Mounting LI gang slayings frighten, frustrate residents
How are you going to protect us?” a woman called out from the back of a room last week, interrupting Suffolk Police Commissioner Tim Sini’s plea for those who know something about the slayings of four young men to speak up.
Her question, which arose spontaneously in a session at which queries were supposed to be written and put to officials by a moderator, was the dramatic high point of a gathering of more than 100 people in Central Islip.
For many frustrated residents, Tuesday’s meeting mimicked another held across the street at Teatro Yerbabruja on Carleton Avenue just eight months earlier — after the slayings of two high school girls in Brentwood.
How are you going to protect us?
Sini said police would do “anything necessary,” from providing relocation housing to immigration benefits. If residents don’t trust police, he said, go to a pastor, teacher, friend — anyone who will pass along information, even as police visibly ramp up patrols.
Angie Carpenter, Islip supervisor, said the town would add more lights and security cameras in the park where the mutilated bodies of four young men were found April 12.
Howard Koenig, superintendent of the Central Islip schools, said the district was adding cameras that, if necessary, could stream live to police. Koenig also directed residents to the district’s home page, where there’s a number to anonymously report gang activity to Suffolk’s probation department. Residents asked him to repeat it — 631-582-5070 — twice.
Gangs in Suffolk aren’t new, according to the 2012 report, “Profile of Gangs in Suffolk County,” prepared by the Criminal Justice Coordinating Council using statistics from 1999.
Back then, MS-13 was the second-largest of eight major gangs. But long before 2017, it had evolved into the largest and most violent, according to retired Suffolk Det. John Olivia.

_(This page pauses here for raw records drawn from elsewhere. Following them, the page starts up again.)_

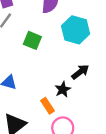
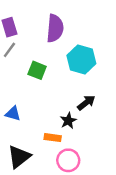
orange rectangle: (48, 106) -> (53, 138), turned -49

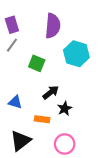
black arrow: (86, 103) -> (51, 92), moved
orange rectangle: (53, 138) -> (42, 119), moved

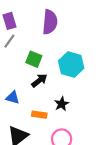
cyan hexagon: (76, 54) -> (71, 65), moved
black arrow: (51, 92) -> (39, 81), moved

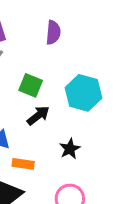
purple semicircle: (50, 22) -> (53, 32), size x0.7
orange rectangle: (39, 115) -> (23, 164), moved

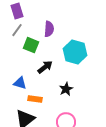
purple semicircle: (53, 32) -> (49, 29), moved
green square: (31, 85) -> (31, 45), moved

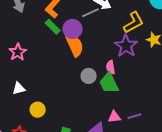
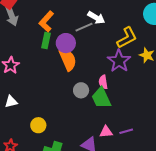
green rectangle: (53, 27) -> (46, 41), turned 56
yellow circle: (38, 110) -> (38, 125), moved

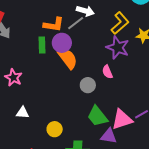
orange L-shape: (46, 21) -> (54, 25), moved, turned -110
green trapezoid: (101, 98) -> (97, 116), moved
white triangle: (11, 102) -> (22, 113), turned 32
pink triangle: (106, 132) -> (122, 120), size x1.6

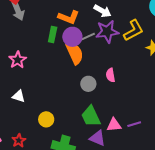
gray line: (76, 23) -> (86, 37), moved
purple star: (118, 48) -> (107, 32), moved, turned 30
pink triangle: (122, 120) -> (114, 125), size x0.7

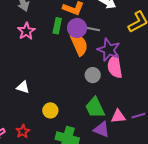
purple star: (107, 32) -> (109, 50), moved, turned 30
gray line: (86, 37) -> (91, 29), turned 36
pink star: (18, 60) -> (26, 31), moved
pink semicircle: (110, 75) -> (115, 67), size x1.6

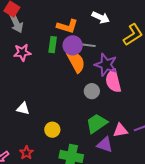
pink star: (26, 31) -> (22, 52), turned 30
green trapezoid: (95, 108) -> (97, 123), turned 85

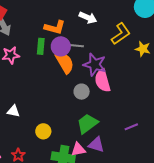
pink triangle: (120, 130) -> (78, 150), moved

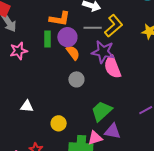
yellow L-shape: (121, 34) -> (114, 26), moved
gray line: (75, 45) -> (93, 28), moved
orange semicircle: (65, 62) -> (73, 53), size x0.7
gray circle: (82, 92) -> (76, 79), moved

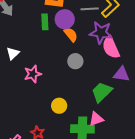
pink star: (19, 51) -> (33, 74), moved
white triangle: (27, 106) -> (13, 53), moved, turned -48
purple triangle: (113, 131) -> (121, 74), moved

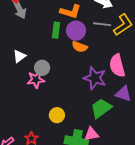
purple star: (101, 33) -> (95, 78), moved
orange semicircle: (71, 35) -> (80, 47), turned 140
gray circle: (75, 61) -> (42, 68), moved

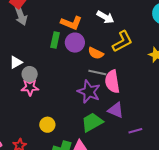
gray line: (102, 24) -> (97, 73), moved
orange semicircle: (80, 47) -> (96, 53), moved
gray circle: (42, 68) -> (30, 74), moved

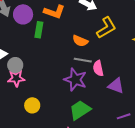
purple circle: (75, 43) -> (23, 14), moved
pink semicircle: (112, 82) -> (98, 68), size x0.7
purple triangle: (116, 110) -> (116, 86), moved
yellow circle: (47, 125) -> (32, 105), moved

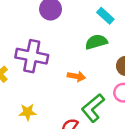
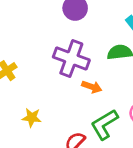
purple cross: (32, 56) -> (71, 59), moved

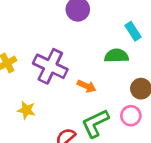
purple cross: (71, 59) -> (50, 66), moved

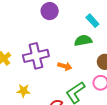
purple cross: (50, 66) -> (36, 56), turned -30

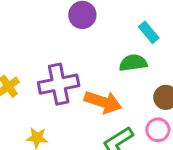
orange arrow: (65, 66) -> (103, 102), size x1.6

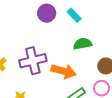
cyan rectangle: (149, 32) -> (74, 15), moved

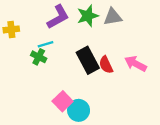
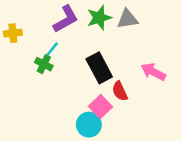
cyan line: (46, 44) -> (52, 50), turned -35
red semicircle: (106, 65) -> (120, 91), moved
pink square: (63, 101) -> (100, 107), moved

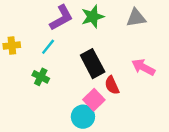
gray triangle: (128, 19) -> (136, 18), moved
yellow cross: (13, 33) -> (12, 46), moved
green cross: (44, 64) -> (41, 77), moved

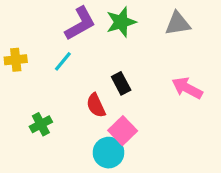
black rectangle: (93, 64) -> (121, 83), size x0.6
green cross: (41, 77) -> (41, 124), moved, turned 35
red semicircle: (112, 85) -> (96, 105), moved

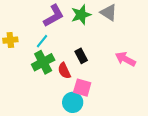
gray triangle: (178, 24) -> (109, 13), moved, turned 42
green cross: (41, 124) -> (43, 62), moved, size x1.5
pink square: (123, 131) -> (82, 88), turned -30

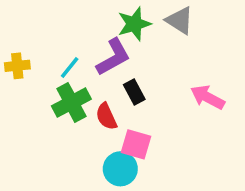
purple L-shape: (54, 16) -> (113, 57), moved

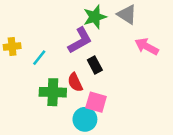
cyan line: (70, 68) -> (39, 58), moved
pink arrow: (208, 97) -> (147, 47), moved
green cross: (71, 102) -> (53, 92), moved, turned 30

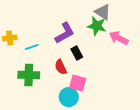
green star: (95, 17) -> (97, 26), moved, turned 30
cyan line: (39, 58) -> (32, 47), turned 32
green cross: (53, 92) -> (29, 75), moved

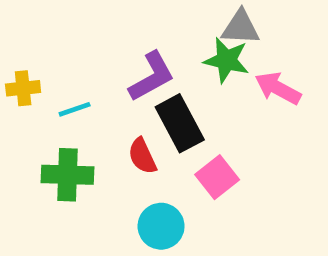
gray triangle: (103, 12) -> (241, 27), turned -30
black rectangle: (77, 53) -> (180, 123), size x1.6
pink square: (78, 83) -> (217, 177), moved, turned 36

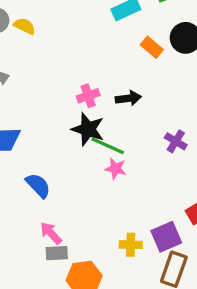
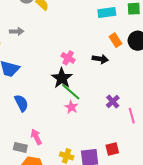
pink cross: (88, 96) -> (68, 58), turned 32
black arrow: (128, 98) -> (100, 59), moved
pink arrow: (51, 233) -> (36, 137), moved

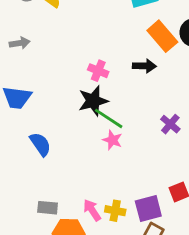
orange rectangle: (115, 40) -> (162, 36), size x1.5
black star: (62, 78) -> (93, 101), turned 30
pink arrow: (36, 137) -> (92, 210), moved

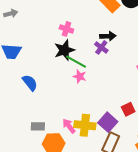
black arrow: (144, 66) -> (108, 36), moved
purple cross: (170, 124) -> (101, 47), moved
purple square: (148, 209) -> (108, 122), turned -30
yellow cross: (115, 211) -> (85, 125), size x1.5

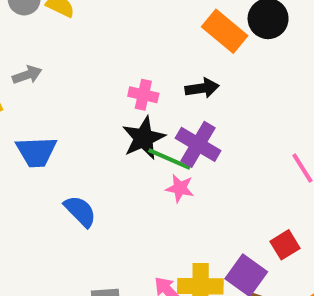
black arrow: (108, 36) -> (202, 88), moved
purple cross: (101, 47) -> (198, 144), moved, size x1.5

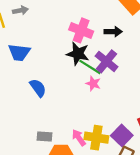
pink cross: (143, 95) -> (81, 30), size x1.5
black star: (144, 138) -> (78, 54), turned 30

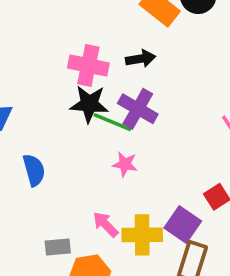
pink star: (93, 83) -> (125, 164), moved
blue semicircle: (38, 88) -> (34, 170), turned 30
pink arrow: (79, 138) -> (106, 224), moved

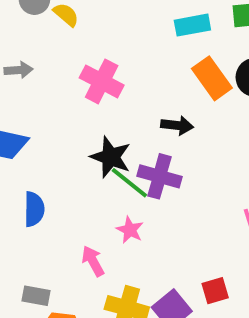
pink cross: (88, 65) -> (102, 81), moved
purple cross: (138, 109) -> (159, 176), turned -30
pink arrow: (106, 224) -> (93, 261), moved

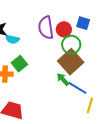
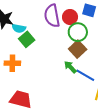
brown square: (71, 62) -> (78, 49), size x0.7
green square: (19, 64) -> (27, 39), moved

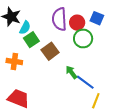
cyan semicircle: (19, 28) -> (25, 28), turned -80
brown square: (78, 49) -> (50, 51), moved

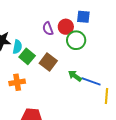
purple semicircle: (59, 19) -> (48, 29), size x0.6

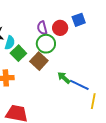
blue square: (83, 17) -> (79, 20), turned -32
green circle: (76, 40) -> (46, 44), moved

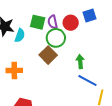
green square: (18, 53) -> (38, 22), moved, turned -35
green arrow: (64, 78) -> (80, 62), moved, turned 40

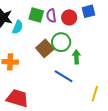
green circle: (56, 38) -> (61, 42), moved
blue line: (87, 80) -> (64, 76), moved

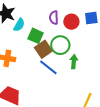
green square: (36, 15) -> (36, 36), moved
blue line: (64, 76) -> (48, 67), moved

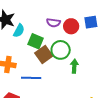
purple semicircle: (54, 18) -> (53, 23), turned -80
blue line: (48, 67) -> (31, 78), moved, turned -36

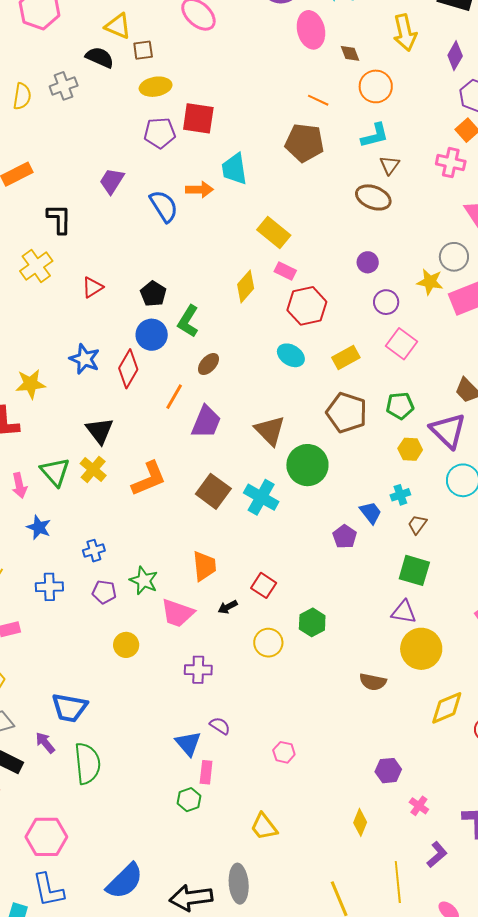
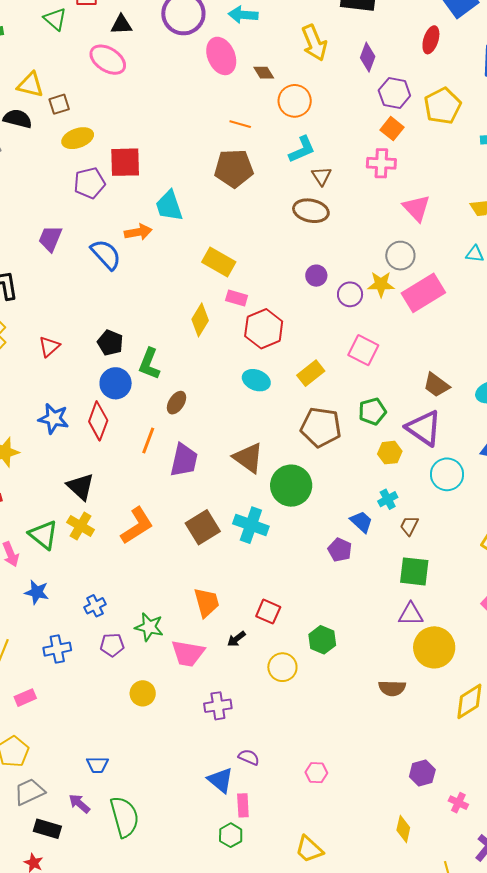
purple circle: (386, 302) -> (350, 294), moved
brown square: (213, 491) -> (203, 527), turned 32
blue trapezoid: (70, 708) -> (97, 765), size x0.6

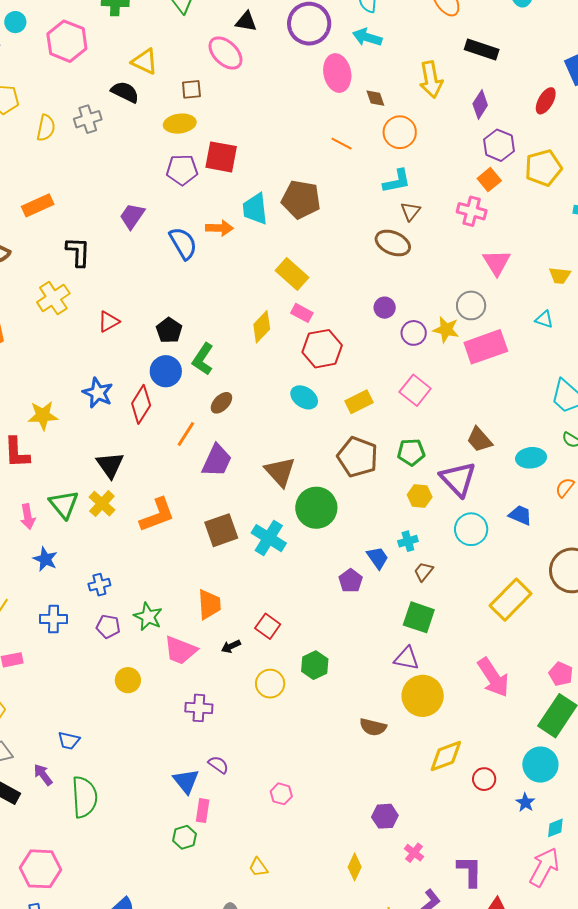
brown square: (59, 104) -> (191, 89), moved
brown pentagon: (234, 168) -> (301, 200), moved
yellow trapezoid: (309, 849) -> (258, 867), size x0.7

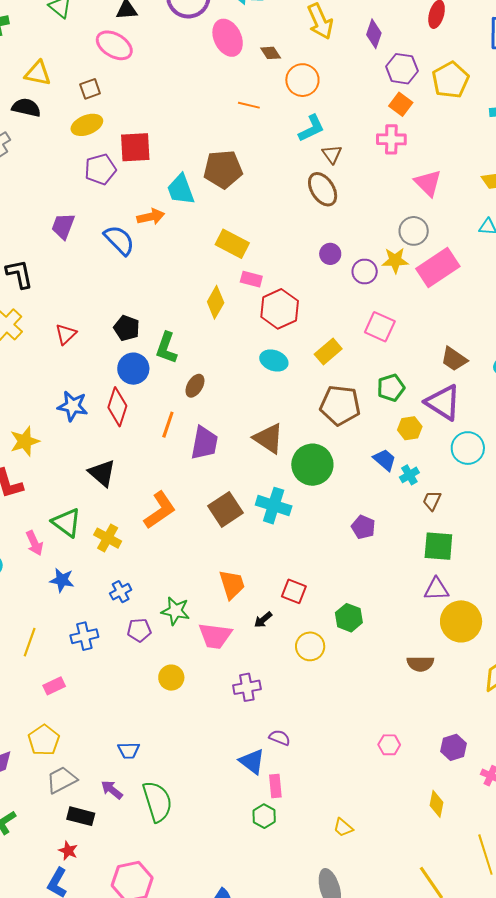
brown ellipse: (393, 243) -> (323, 189), turned 48
yellow cross: (102, 504) -> (108, 538), moved
blue trapezoid: (378, 558) -> (385, 460), moved
pink hexagon: (281, 794) -> (389, 745), moved

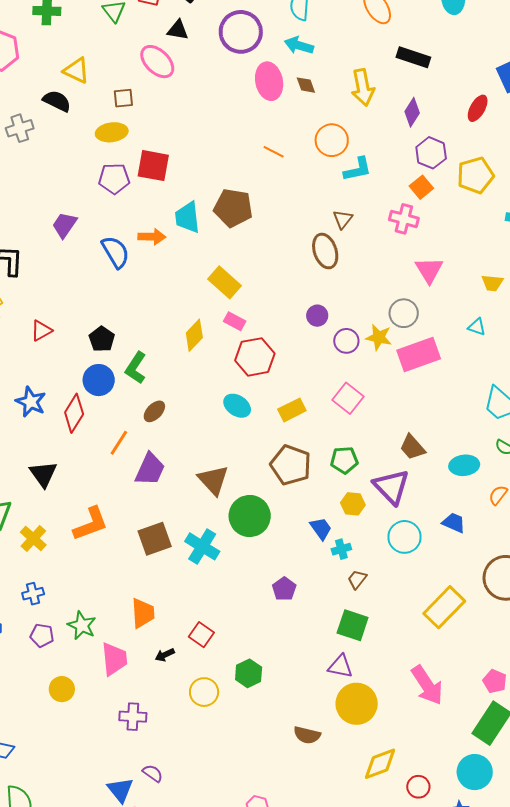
brown diamond: (271, 53) -> (306, 85), moved
cyan L-shape: (311, 128) -> (358, 169), moved
pink trapezoid: (215, 636) -> (114, 659), turned -117

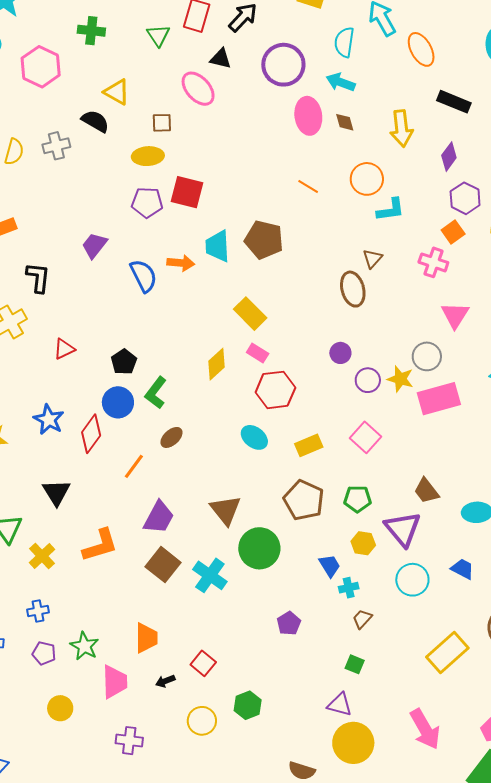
purple trapezoid: (150, 469) -> (159, 517), moved
brown square: (155, 539) -> (163, 565), turned -36
green square: (353, 625) -> (355, 664), size x0.6

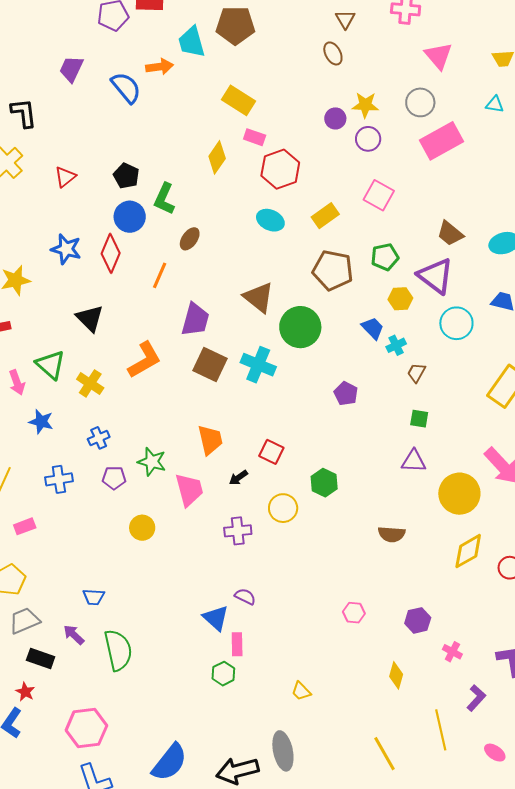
brown ellipse: (353, 289) -> (333, 53), size x0.7
yellow star: (400, 379) -> (365, 105), moved
purple cross: (129, 741) -> (238, 531), moved
yellow circle: (353, 743) -> (459, 494), moved

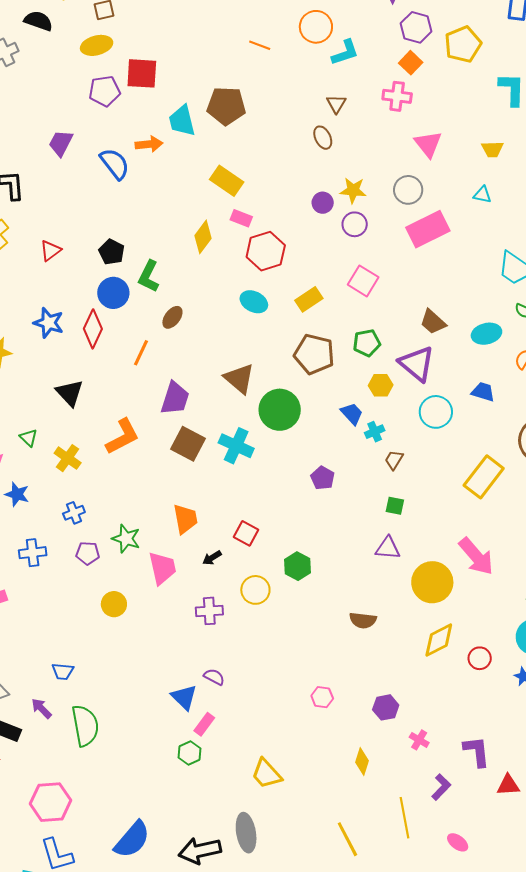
green triangle: (51, 365) -> (29, 438), size x0.6
pink rectangle: (237, 644) -> (204, 724), turned 35
yellow trapezoid: (301, 691) -> (266, 774), size x1.6

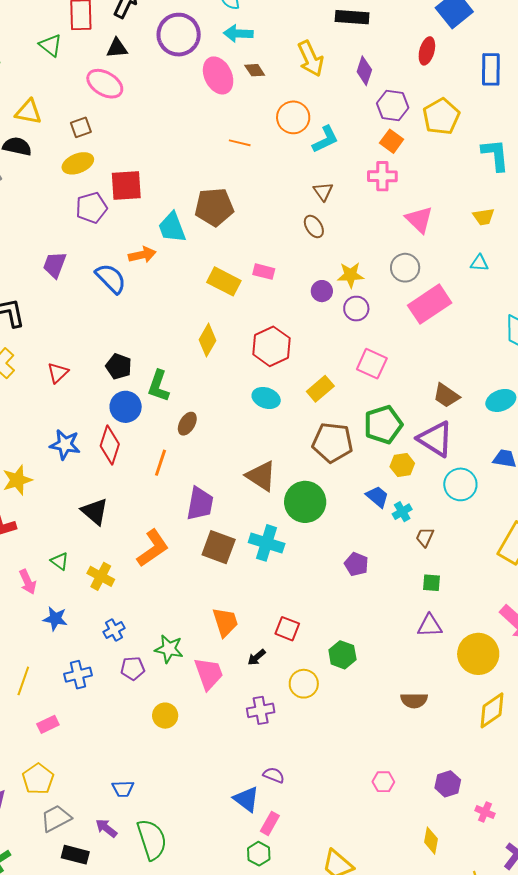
pink rectangle: (241, 218) -> (264, 272), moved
green pentagon: (367, 343) -> (383, 425), size x1.4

He spent three years on a federal Long Island Gang Task Force before then-Suffolk Police Chief of Department James Burke, backed by County Executive Steve Bellone, pulled cops from the task force to attack gangs at the precinct level instead.
“The bottom line is that MS-13 members don’t care,” said Olivia, whose work with the task force helped convict 40 MS-13 members. “Snitch? Bam, you’re dead. Don’t do the work? Bam, you’re dead. And if they can’t get to you, they’ll make a telephone call to El Salvador or somewhere else and say, ‘Kill his parents,’ ‘Kill his brother.’ ”
He’s not surprised by the youth of recent suspects. “You don’t see a lot of 30-year-old MS-13 members, because long before then they’re either dead or, if they are here — we in the U.S. do a good job of prosecuting them — they’re in prison.”
Olivia said he believes that Sini, who early on in his tenure re-established police involvement with federal investigators, is doing a good job. Still, Olivia says he’s angry about the opportunities lost when Burke — who is now serving a federal sentence for beating a suspect and attempting to cover it up — pulled Suffolk from the task force.
“We lost a lot of intelligence that we had and should have kept,” said Olivia, who retired after pleading guilty in 2014 to misdemeanor official misconduct for leaking information to Newsday.
“We had established ties with every MS-13 clique, we were proactive because we would get tips about planned killings, about gun buys,” he said. “Here it is, years later, and you don’t have those sources.”
Sini and Rep. Peter King (R-Seaford) are pushing authorities in Washington to review how unaccompanied minors who enter the country without documentation, and are placed with family or sponsors, are monitored — although Sini stressed that gang members account for only a fraction of those minors.
Sini’s efforts are good news for some Brentwood residents, including Lenny Tucker, who started the Brentwood Association of Concerned Citizens after a friend of his son’s was shot to death by MS-13 members on Tucker’s lawn.
“I am tired of things happening and people showing up and making promises and then disappearing until next time,” said Tucker. “The fact is that MS-13 has taken over the community, and we have to talk about illegal immigration and we have to talk about how the federal government put these young gang members here and walked away.”
Sini stressed that Suffolk police do not inquire about legal status. But skepticism about the federal government runs deep.
“Even the mention of the federal government checking on any status or doing any kind of update brings to immigrants’ minds that they are going to be deported,” said Joselo Lucero, whose brother, Marcelo, was stabbed to death by a member of a gang of teenagers who set out to beat up immigrants in Patchogue in 2008. “The government would have to be clear about what they are looking for.”
Lucero attended last week’s funeral of Justin Llivicura, whose family is from the same part of Ecuador as Lucero. During the service, Llivicura’s mother, Blanca Zhicat, had a message for residents: “From here on out, I want support for the police. I don’t want other parents to go through what I’ve been through.”